Expressive Timing Extraction & Acoustic Alignment of Polyphonic Audio to MIDI Based on MATCH


EE 675 Approaches to Music Cognition
Musical Prosody and Interpretation University of Southern California
Spring 2010

Question

Can expressive tempo be automatically measured reliably from an audio sample?

Idea & Method

Tempo rubato is one commonly studied metric of musical prosody. Usually, it is calculated from manual annotation of note onset times. Rubato is calculated as the a percentage change in instantaneous tempo. Sonic Visualizer is a modern tool which allows such manual onset annontations. This manual method, however, is tedious and time consuming. It would be desired to have an automated method for extracting this kind of information.
MIDI representations contain information of all the note onsets for a piece and can thus be used as an annotation. The MATCH algorithm is used to acoustically align sets of similar recordings (1). The algorithm has been implemented in JAVA for alignment but is currently unable to playback the two aligned recordings simultaneously. The alignment process works by way of dynamic time-warping one of the recordings to minimize the perceptual spectral differences between the pieces. If we have a MIDI represenation available, we can use the synthesized version to align a corresponding recording. The result of the MATCH algorithm is time-map which relates time in one recording to time in the other. Using this time-map, we can warp the onsets available from the MIDI to generate an expressive version.
The comparison of the inter-onset intervals (IOS's) between the MIDI and aligned recording results in a measure of relative tempo since the metrical level of onsets in MIDI format are ambiguous. If, however, the MIDI represents an a true constance (known) tempo with expressionless timing, then relative tempo is equivalent to its absolute tempo rubato.

Diagram

Symbolic and Recorded Musical Sources

Monophonic Alignment

-Two MIDI/mp3 pairs were tested, one, Moonlight Sonata played by Maurizio Pollini was tested and aligned with a synthesized MIDI version of the same piece.

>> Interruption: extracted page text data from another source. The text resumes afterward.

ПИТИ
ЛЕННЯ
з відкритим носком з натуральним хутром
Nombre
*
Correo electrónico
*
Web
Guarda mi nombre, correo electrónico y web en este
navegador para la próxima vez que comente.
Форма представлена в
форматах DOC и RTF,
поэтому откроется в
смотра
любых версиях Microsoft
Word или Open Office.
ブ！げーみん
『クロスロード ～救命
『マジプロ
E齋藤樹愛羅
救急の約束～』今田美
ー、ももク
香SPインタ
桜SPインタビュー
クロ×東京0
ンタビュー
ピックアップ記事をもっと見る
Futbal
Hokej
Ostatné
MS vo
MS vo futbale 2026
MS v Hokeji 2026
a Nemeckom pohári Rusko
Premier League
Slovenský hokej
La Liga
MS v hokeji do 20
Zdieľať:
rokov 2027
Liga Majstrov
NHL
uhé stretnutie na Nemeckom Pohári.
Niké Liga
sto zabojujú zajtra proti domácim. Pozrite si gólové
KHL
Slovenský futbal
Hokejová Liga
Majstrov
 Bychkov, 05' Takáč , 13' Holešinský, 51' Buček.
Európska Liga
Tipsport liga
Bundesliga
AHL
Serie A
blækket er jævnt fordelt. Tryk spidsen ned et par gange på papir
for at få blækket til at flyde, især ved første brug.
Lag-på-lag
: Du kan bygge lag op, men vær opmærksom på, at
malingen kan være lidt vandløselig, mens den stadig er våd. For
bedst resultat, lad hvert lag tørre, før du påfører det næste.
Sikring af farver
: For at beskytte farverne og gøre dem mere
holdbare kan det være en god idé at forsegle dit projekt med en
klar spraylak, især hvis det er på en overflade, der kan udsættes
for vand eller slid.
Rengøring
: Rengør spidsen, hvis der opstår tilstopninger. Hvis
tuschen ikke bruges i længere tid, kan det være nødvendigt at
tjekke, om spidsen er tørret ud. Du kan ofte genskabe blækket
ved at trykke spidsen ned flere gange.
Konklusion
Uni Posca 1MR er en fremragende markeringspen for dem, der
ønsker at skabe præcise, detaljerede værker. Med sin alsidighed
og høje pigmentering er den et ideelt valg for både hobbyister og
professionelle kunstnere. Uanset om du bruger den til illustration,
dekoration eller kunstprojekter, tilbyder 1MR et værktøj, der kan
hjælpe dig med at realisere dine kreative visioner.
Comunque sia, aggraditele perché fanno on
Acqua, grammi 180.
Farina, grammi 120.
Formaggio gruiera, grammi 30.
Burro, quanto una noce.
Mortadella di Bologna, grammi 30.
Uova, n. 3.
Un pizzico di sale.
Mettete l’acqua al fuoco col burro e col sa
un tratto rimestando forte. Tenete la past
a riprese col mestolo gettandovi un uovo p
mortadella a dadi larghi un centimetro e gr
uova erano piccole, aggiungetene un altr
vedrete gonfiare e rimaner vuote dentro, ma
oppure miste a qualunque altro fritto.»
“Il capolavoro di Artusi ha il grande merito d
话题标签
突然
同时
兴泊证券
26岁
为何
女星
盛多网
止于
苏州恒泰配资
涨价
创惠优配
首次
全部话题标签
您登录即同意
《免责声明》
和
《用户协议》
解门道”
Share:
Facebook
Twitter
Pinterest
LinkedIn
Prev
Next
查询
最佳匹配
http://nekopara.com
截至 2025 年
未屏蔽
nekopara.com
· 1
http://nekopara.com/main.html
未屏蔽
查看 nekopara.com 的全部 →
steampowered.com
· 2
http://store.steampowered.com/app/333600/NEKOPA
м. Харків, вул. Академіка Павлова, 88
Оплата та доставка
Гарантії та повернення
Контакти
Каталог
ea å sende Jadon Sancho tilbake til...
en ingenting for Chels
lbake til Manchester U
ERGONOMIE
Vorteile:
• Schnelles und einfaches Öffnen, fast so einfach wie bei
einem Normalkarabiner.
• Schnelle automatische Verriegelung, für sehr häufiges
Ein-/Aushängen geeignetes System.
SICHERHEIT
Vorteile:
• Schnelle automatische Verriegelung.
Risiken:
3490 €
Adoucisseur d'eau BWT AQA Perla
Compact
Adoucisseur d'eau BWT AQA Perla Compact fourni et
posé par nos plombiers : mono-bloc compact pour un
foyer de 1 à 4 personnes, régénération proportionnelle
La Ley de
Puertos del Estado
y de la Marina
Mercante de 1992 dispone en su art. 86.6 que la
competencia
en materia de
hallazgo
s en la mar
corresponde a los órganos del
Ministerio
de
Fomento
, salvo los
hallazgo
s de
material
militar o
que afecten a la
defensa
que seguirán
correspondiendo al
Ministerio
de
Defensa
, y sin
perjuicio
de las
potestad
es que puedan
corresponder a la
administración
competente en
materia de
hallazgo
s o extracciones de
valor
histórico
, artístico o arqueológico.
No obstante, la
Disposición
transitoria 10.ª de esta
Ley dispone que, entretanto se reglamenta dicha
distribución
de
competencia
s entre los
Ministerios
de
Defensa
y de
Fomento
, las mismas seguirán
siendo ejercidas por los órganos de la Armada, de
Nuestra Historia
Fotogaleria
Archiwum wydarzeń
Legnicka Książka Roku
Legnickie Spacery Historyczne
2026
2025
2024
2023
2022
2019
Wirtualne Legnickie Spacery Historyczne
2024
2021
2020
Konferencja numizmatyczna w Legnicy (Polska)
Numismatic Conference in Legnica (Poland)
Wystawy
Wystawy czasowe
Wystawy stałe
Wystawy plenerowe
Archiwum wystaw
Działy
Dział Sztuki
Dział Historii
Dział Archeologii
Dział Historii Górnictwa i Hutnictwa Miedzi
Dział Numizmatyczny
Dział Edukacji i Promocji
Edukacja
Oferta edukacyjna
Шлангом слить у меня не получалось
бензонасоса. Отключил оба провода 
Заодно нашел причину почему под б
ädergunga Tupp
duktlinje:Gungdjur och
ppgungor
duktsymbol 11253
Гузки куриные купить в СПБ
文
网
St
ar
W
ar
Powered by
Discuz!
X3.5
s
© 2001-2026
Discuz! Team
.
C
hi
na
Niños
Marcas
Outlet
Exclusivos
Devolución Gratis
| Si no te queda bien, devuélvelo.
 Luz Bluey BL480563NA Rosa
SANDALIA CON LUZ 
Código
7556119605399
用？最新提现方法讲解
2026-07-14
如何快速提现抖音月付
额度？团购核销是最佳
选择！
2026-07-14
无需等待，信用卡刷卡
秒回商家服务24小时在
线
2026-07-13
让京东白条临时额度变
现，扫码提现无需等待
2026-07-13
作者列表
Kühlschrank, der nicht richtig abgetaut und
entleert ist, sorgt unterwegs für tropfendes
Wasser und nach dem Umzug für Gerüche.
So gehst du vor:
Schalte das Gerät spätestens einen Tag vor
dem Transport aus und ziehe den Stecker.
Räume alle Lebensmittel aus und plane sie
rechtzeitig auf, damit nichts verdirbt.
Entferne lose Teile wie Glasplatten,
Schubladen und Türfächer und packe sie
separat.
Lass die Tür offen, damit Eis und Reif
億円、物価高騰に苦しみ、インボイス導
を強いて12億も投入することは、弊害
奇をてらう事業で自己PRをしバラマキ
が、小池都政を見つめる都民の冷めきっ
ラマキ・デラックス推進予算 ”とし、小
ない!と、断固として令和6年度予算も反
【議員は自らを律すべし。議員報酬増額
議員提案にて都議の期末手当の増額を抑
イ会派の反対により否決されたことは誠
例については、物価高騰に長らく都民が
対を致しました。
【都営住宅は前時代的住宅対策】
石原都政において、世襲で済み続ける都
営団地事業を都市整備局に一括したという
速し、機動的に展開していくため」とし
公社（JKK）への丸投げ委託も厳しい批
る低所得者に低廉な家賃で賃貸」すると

Spectrogram of first 15 seconds of a recording of Beethoven's Moonlight Sonata (Pollini) alongside the same for the MIDI. (Hamming Window size = 2048 (46ms), hop size 20 ms). Moonlight Recording Spectrogram

Spectrogram plots showing only the increase in energy spectral density for first 15 seconds of a recording of Beethoven's Moonlight Sonata (Pollini) and corresponding MIDI. Moonlight Increase in Spectral Energy vs. Time

Increase in energy spectral density using a nonlinear bin spacing for first 15 seconds of a synthesized MIDI version of the same piece. The nonlinear frequency bins map low frequencies (< 370 Hz) linearly to bin numbers and high frequencies (> 370 Hz) to a logrithmic semitone bin spacing. Energies at frequencies above 12.5 KHz are all summed together in the highest bin number following MATCH (1). Moonlight MATCH Features

Cost matrix from dynamic time-warping between Moonlight Sonata MIDI and recording showing the path of total cost. The cost of alignment between two frames is calculated as the euclidean distance between the 80-element non-linear frequency bin vectors. Moonlight Cost Matrix

Relative tempo for Moonlight sonata between MIDI and Pollini's recording. This shows the relative tempo that is automatically calculated from the MIDI onset information throught the dynamic time-warping as well as that which is obtained through manual annotation using Sonic Visualizer. Moonlight Relative Tempo (Smoothed)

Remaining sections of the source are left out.